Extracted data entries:
+++
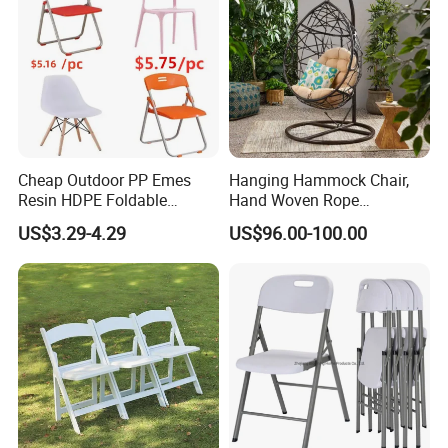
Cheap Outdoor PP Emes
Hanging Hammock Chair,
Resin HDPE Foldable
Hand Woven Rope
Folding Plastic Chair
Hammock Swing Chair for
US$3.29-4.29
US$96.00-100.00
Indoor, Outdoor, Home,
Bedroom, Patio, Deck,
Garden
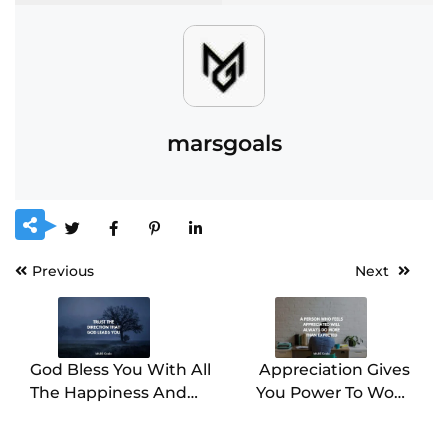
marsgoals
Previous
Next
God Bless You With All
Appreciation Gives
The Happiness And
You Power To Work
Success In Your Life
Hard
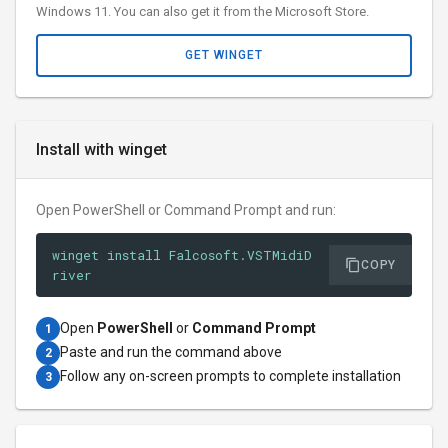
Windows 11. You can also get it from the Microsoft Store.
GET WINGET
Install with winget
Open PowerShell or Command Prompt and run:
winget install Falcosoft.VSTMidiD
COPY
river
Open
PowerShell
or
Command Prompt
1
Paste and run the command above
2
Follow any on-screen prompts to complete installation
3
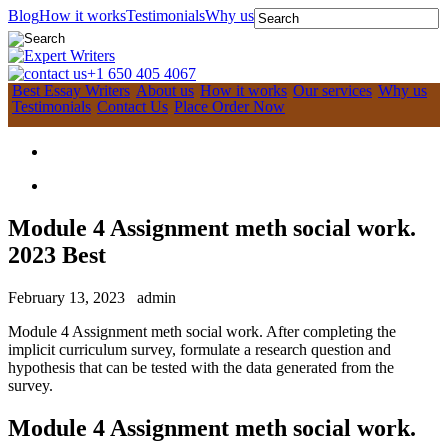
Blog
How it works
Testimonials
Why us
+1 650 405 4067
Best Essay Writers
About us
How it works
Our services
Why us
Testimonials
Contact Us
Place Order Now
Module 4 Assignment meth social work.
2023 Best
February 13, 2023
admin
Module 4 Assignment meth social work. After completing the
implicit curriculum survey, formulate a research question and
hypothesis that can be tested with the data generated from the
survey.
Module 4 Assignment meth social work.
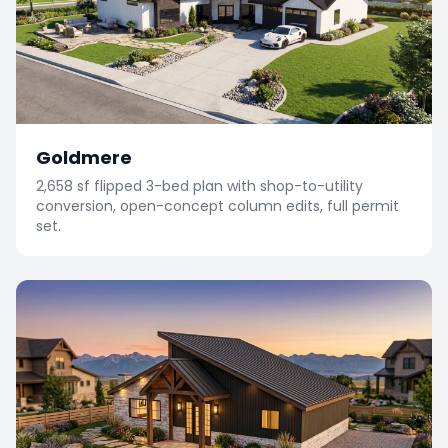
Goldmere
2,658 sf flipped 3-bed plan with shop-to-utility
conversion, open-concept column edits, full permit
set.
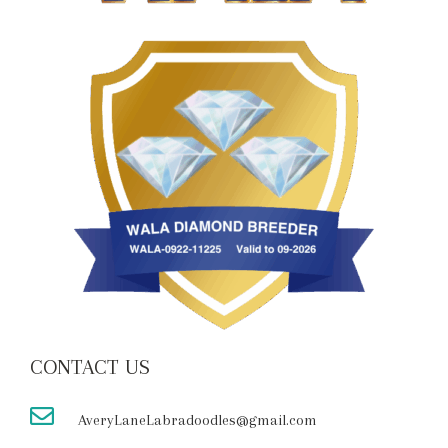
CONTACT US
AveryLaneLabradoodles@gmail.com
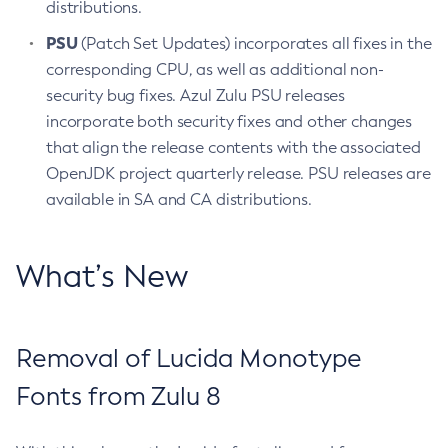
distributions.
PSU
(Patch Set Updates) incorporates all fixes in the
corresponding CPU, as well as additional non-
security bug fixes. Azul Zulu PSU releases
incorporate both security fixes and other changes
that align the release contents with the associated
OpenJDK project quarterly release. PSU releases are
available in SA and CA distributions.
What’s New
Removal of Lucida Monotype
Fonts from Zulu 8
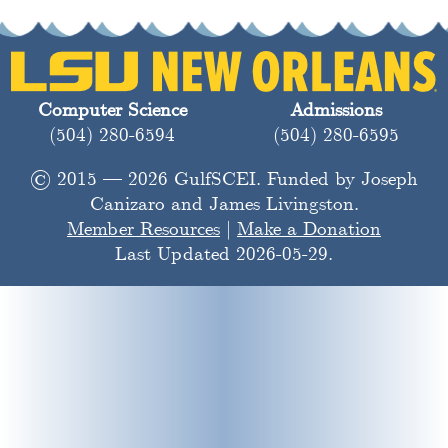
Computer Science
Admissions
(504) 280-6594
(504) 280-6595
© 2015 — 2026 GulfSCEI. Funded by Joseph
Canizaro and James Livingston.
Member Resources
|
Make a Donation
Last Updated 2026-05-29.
+++
| PROBLEM |
Set down exactly the lines from the start of the records through the line containing "Open PowerShell or", both included, and omit the pictures.

| TASK SOLUTION |
Cheap Outdoor PP Emes
Hanging Hammock Chair,
Resin HDPE Foldable
Hand Woven Rope
Folding Plastic Chair
Hammock Swing Chair for
US$3.29-4.29
US$96.00-100.00
Indoor, Outdoor, Home,
Bedroom, Patio, Deck,
Garden
marsgoals
Previous
Next
God Bless You With All
Appreciation Gives
The Happiness And
You Power To Work
Success In Your Life
Hard
Windows 11. You can also get it from the Microsoft Store.
GET WINGET
Install with winget
Open PowerShell or Command Prompt and run:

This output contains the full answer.